◆ Problem to solve
Once the pictures are set aside, copy the data below exactly as it stands.

*** Begin section ***

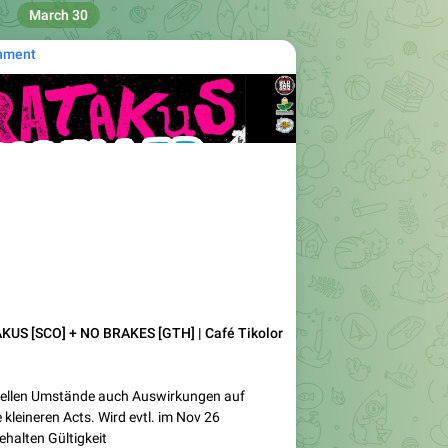
March 30
nment
KUS [SCO] + NO BRAKES [GTH] | Café Tikolor
tuellen Umstände auch Auswirkungen auf
kleineren Acts. Wird evtl. im Nov 26
ehalten Gültigkeit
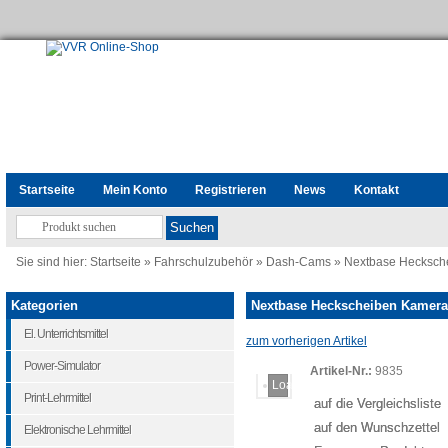
Startseite
Mein Konto
Registrieren
News
Kontakt
Sie sind hier:
Startseite
»
Fahrschulzubehör
»
Dash-Cams
»
Nextbase Hecksch
Kategorien
Nextbase Heckscheiben Kamera
El. Unterrichtsmittel
zum vorherigen Artikel
Power-Simulator
Artikel-Nr.:
9835
Loading...
Print-Lehrmittel
auf die Vergleichsliste
auf den Wunschzettel
Elektronische Lehrmittel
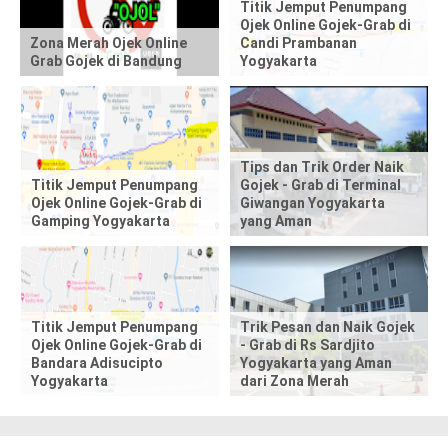
t
Titik Jemput Penumpang
Ojek Online Gojek-Grab di
Zona Merah Ojek Online
Candi Prambanan
h
Grab Gojek di Bandung
Yogyakarta
i
s
p
Tips dan Trik Order Naik
Titik Jemput Penumpang
Gojek - Grab di Terminal
Ojek Online Gojek-Grab di
Giwangan Yogyakarta
o
Gamping Yogyakarta
yang Aman
s
t
,
Titik Jemput Penumpang
Trik Pesan dan Naik Gojek
Ojek Online Gojek-Grab di
- Grab di Rs Sardjito
Bandara Adisucipto
Yogyakarta yang Aman
p
Yogyakarta
dari Zona Merah
l
e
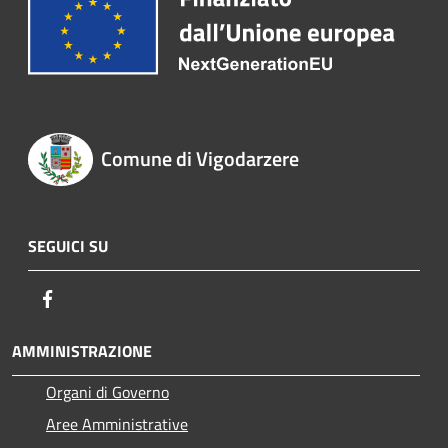
Comune di Vigodarzere
SEGUICI SU
Facebook
AMMINISTRAZIONE
Organi di Governo
Aree Amministrative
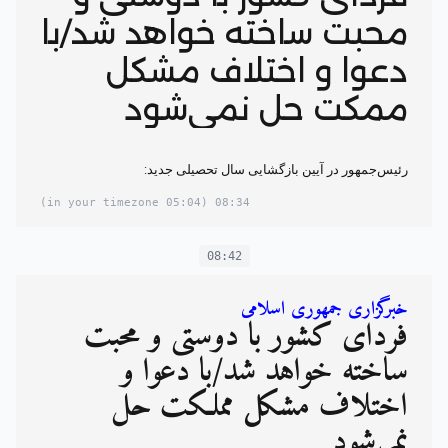
محبت ساخته خواهد شد/با
دعوا و اختلاف مشکل
ممکت حل نمی‌شود
رئیس‌جمهور در آیین بازگشایی سال تحصیلی جدید:
(05:04 in your timezone)
08:34
08:42
خبرگزاری جمهوری اسلامی
فردای کشور با دوستی و محبت
ساخته خواهد شد/با دعوا و
اختلاف مشکل مملکت حل
نمی‌شود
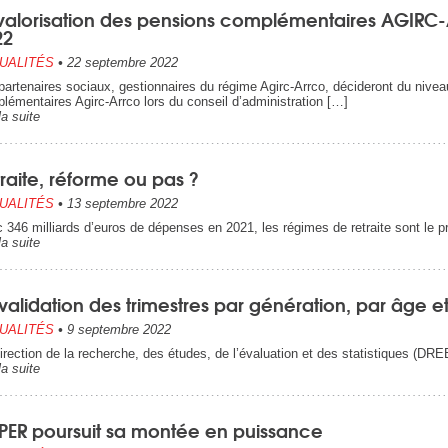
valorisation des pensions complémentaires AGIR
22
UALITÉS
•
22 septembre 2022
partenaires sociaux, gestionnaires du régime Agirc-Arrco, décideront du niveau
lémentaires Agirc-Arrco lors du conseil d’administration […]
la suite
raite, réforme ou pas ?
UALITÉS
•
13 septembre 2022
 346 milliards d’euros de dépenses en 2021, les régimes de retraite sont le 
la suite
validation des trimestres par génération, par âge e
UALITÉS
•
9 septembre 2022
irection de la recherche, des études, de l’évaluation et des statistiques (DR
la suite
 PER poursuit sa montée en puissance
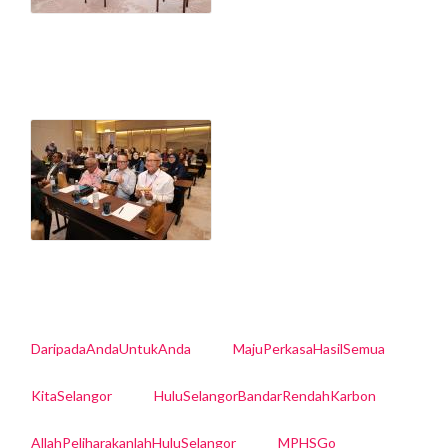
DaripadaAndaUntukAnda
MajuPerkasaHasilSemua
KitaSelangor
HuluSelangorBandarRendahKarbon
AllahPeliharakanlahHuluSelangor
MPHSGo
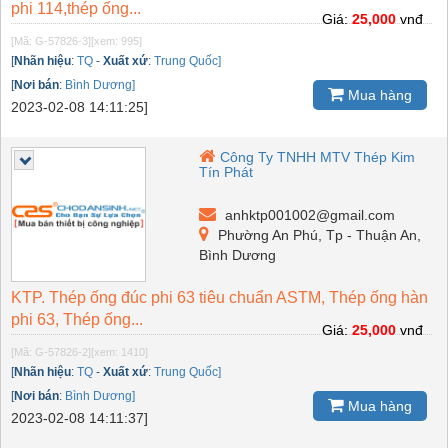
phi 114,thép ống...
Giá:
25,000
vnđ
[Mã: G-57826-3]
[xem: 995]
[
Nhãn hiệu
:
TQ
-
Xuất xứ
:
Trung Quốc]
[
Nơi bán
:
Bình Dương]
Mua hàng
2023-02-08 14:11:25]
Công Ty TNHH MTV Thép Kim
Tín Phát
anhktp001002@gmail.com
Phường An Phú, Tp - Thuận An,
Bình Dương
KTP. Thép ống đúc phi 63 tiêu chuẩn ASTM, Thép ống hàn
phi 63, Thép ống...
Giá:
25,000
vnđ
[Mã: G-57826-2]
[xem: 1410]
[
Nhãn hiệu
:
TQ
-
Xuất xứ
:
Trung Quốc]
[
Nơi bán
:
Bình Dương]
Mua hàng
2023-02-08 14:11:37]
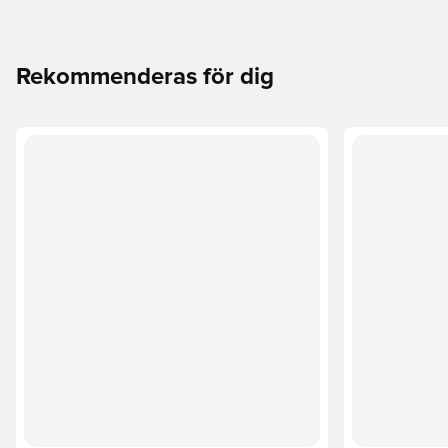
Rekommenderas för dig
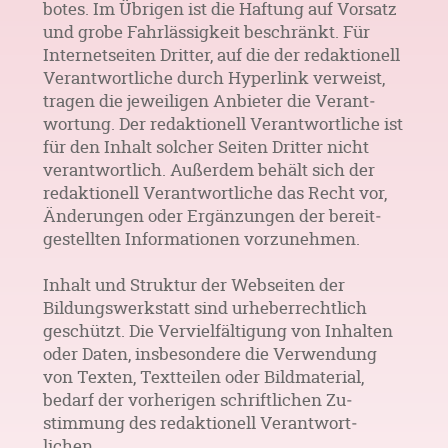
botes. Im Übrigen ist die Haf­tung auf Vor­satz
und grobe Fahr­lässig­keit beschränkt. Für
Internet­seiten Dritter, auf die der redaktionell
Verant­wortliche durch Hyper­link ver­weist,
tragen die jewei­ligen Anbie­ter die Verant­
wortung. Der redaktionell Verant­wortliche ist
für den In­halt solcher Sei­ten Dritter nicht
verant­wortlich. Außer­dem behält sich der
redak­tionell Verant­wortliche das Recht vor,
Ände­rungen oder Ergän­zungen der bereit­
gestellten Informa­tionen vorzu­nehmen.
Inhalt und Struktur der Web­seiten der
Bildungs­werkstatt sind urheber­rechtlich
geschützt. Die Verviel­fältigung von Inhal­ten
oder Daten, insbe­sondere die Verwen­dung
von Texten, Text­teilen oder Bild­material,
bedarf der vorhe­rigen schrift­lichen Zu­
stimmung des redak­tionell Verantwort­
lichen.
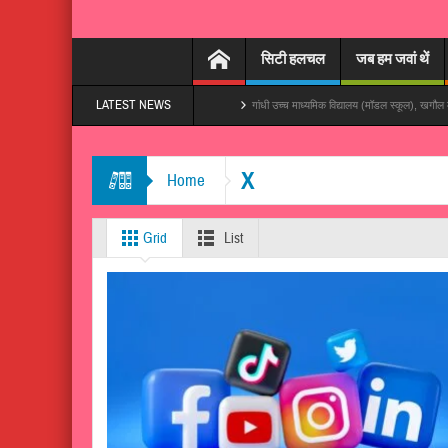
सिटी हलचल
जब हम जवां थें
LATEST NEWS
 हमरा बनारस बना दs’, तेजी से हो रहा वायरल
गांधी उच्च माध्यमिक विद्यालय (मॉडल स्कूल), खगौल में विद्यालय 
X
Home
Grid
List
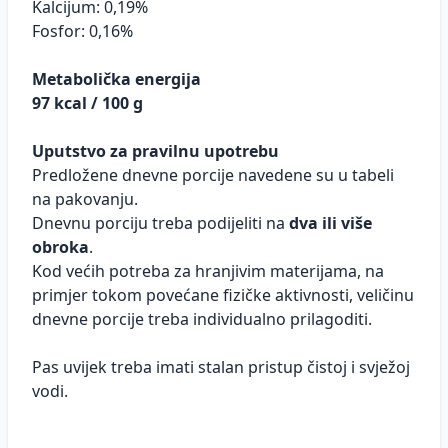
Kalcijum: 0,19%
Fosfor: 0,16%
Metabolička energija
97 kcal / 100 g
Uputstvo za pravilnu upotrebu
Predložene dnevne porcije navedene su u tabeli
na pakovanju.
Dnevnu porciju treba podijeliti na
dva ili više
obroka
.
Kod većih potreba za hranjivim materijama, na
primjer tokom povećane fizičke aktivnosti, veličinu
dnevne porcije treba individualno prilagoditi.
Pas uvijek treba imati stalan pristup čistoj i svježoj
vodi.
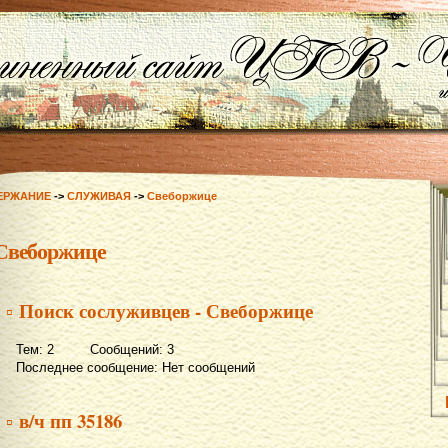
ЕРЖАНИЕ
->
СЛУЖИВАЯ
->
Свеборжице
Свеборжице
▫ Поиск сослуживцев - Свеборжице
Тем: 2 Сообщений: 3
Последнее сообщение: Нет сообщений
▫ в/ч пп 35186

*** End section ***

◆ Answer to this task
March 30
nment
KUS [SCO] + NO BRAKES [GTH] | Café Tikolor
tuellen Umstände auch Auswirkungen auf
kleineren Acts. Wird evtl. im Nov 26
ehalten Gültigkeit
Startseite
Mein Konto
Registrieren
News
Kontakt
Sie sind hier:
Startseite
»
Fahrschulzubehör
»
Dash-Cams
»
Nextbase Hecksch
Kategorien
Nextbase Heckscheiben Kamera
El. Unterrichtsmittel
zum vorherigen Artikel
Power-Simulator
Artikel-Nr.:
9835
Loading...
Print-Lehrmittel
auf die Vergleichsliste
auf den Wunschzettel
Elektronische Lehrmittel
t
Titik Jemput Penumpang
Ojek Online Gojek-Grab di
Zona Merah Ojek Online
Candi Prambanan
h
Grab Gojek di Bandung
Yogyakarta
i
s
p
Tips dan Trik Order Naik
Titik Jemput Penumpang
Gojek - Grab di Terminal
Ojek Online Gojek-Grab di
Giwangan Yogyakarta
o
Gamping Yogyakarta
yang Aman
s
t
,
Titik Jemput Penumpang
Trik Pesan dan Naik Gojek
Ojek Online Gojek-Grab di
- Grab di Rs Sardjito
Bandara Adisucipto
Yogyakarta yang Aman
p
Yogyakarta
dari Zona Merah
l
e
Comune di Vigodarzere
SEGUICI SU
Facebook
AMMINISTRAZIONE
Organi di Governo
Aree Amministrative
محبت ساخته خواهد شد/با
دعوا و اختلاف مشکل
ممکت حل نمی‌شود
رئیس‌جمهور در آیین بازگشایی سال تحصیلی جدید:
(05:04 in your timezone)
08:34
08:42
خبرگزاری جمهوری اسلامی
فردای کشور با دوستی و محبت
ساخته خواهد شد/با دعوا و
اختلاف مشکل مملکت حل
نمی‌شود
valorisation des pensions complémentaires AGIR
22
UALITÉS
•
22 septembre 2022
partenaires sociaux, gestionnaires du régime Agirc-Arrco, décideront du niveau
lémentaires Agirc-Arrco lors du conseil d’administration […]
la suite
raite, réforme ou pas ?
UALITÉS
•
13 septembre 2022
 346 milliards d’euros de dépenses en 2021, les régimes de retraite sont le 
la suite
validation des trimestres par génération, par âge e
UALITÉS
•
9 septembre 2022
irection de la recherche, des études, de l’évaluation et des statistiques (DR
la suite
 PER poursuit sa montée en puissance
DaripadaAndaUntukAnda
MajuPerkasaHasilSemua
KitaSelangor
HuluSelangorBandarRendahKarbon
AllahPeliharakanlahHuluSelangor
MPHSGo
phi 114,thép ống...
Giá:
25,000
vnđ
[Mã: G-57826-3]
[xem: 995]
[
Nhãn hiệu
:
TQ
-
Xuất xứ
:
Trung Quốc]
[
Nơi bán
:
Bình Dương]
Mua hàng
2023-02-08 14:11:25]
Công Ty TNHH MTV Thép Kim
Tín Phát
anhktp001002@gmail.com
Phường An Phú, Tp - Thuận An,
Bình Dương
KTP. Thép ống đúc phi 63 tiêu chuẩn ASTM, Thép ống hàn
phi 63, Thép ống...
Giá:
25,000
vnđ
[Mã: G-57826-2]
[xem: 1410]
[
Nhãn hiệu
:
TQ
-
Xuất xứ
:
Trung Quốc]
[
Nơi bán
:
Bình Dương]
Mua hàng
2023-02-08 14:11:37]
Rekommenderas för dig
botes. Im Übrigen ist die Haf­tung auf Vor­satz
und grobe Fahr­lässig­keit beschränkt. Für
Internet­seiten Dritter, auf die der redaktionell
Verant­wortliche durch Hyper­link ver­weist,
tragen die jewei­ligen Anbie­ter die Verant­
wortung. Der redaktionell Verant­wortliche ist
für den In­halt solcher Sei­ten Dritter nicht
verant­wortlich. Außer­dem behält sich der
redak­tionell Verant­wortliche das Recht vor,
Ände­rungen oder Ergän­zungen der bereit­
gestellten Informa­tionen vorzu­nehmen.
Inhalt und Struktur der Web­seiten der
Bildungs­werkstatt sind urheber­rechtlich
geschützt. Die Verviel­fältigung von Inhal­ten
oder Daten, insbe­sondere die Verwen­dung
von Texten, Text­teilen oder Bild­material,
bedarf der vorhe­rigen schrift­lichen Zu­
stimmung des redak­tionell Verantwort­
lichen.
सिटी हलचल
जब हम जवां थें
LATEST NEWS
 हमरा बनारस बना दs’, तेजी से हो रहा वायरल
गांधी उच्च माध्यमिक विद्यालय (मॉडल स्कूल), खगौल में विद्यालय 
X
Home
Grid
List
Kalcijum: 0,19%
Fosfor: 0,16%
Metabolička energija
97 kcal / 100 g
Uputstvo za pravilnu upotrebu
Predložene dnevne porcije navedene su u tabeli
na pakovanju.
Dnevnu porciju treba podijeliti na
dva ili više
obroka
.
Kod većih potreba za hranjivim materijama, na
primjer tokom povećane fizičke aktivnosti, veličinu
dnevne porcije treba individualno prilagoditi.
Pas uvijek treba imati stalan pristup čistoj i svježoj
vodi.
ЕРЖАНИЕ
->
СЛУЖИВАЯ
->
Свеборжице
Свеборжице
▫ Поиск сослуживцев - Свеборжице
Тем: 2 Сообщений: 3
Последнее сообщение: Нет сообщений
▫ в/ч пп 35186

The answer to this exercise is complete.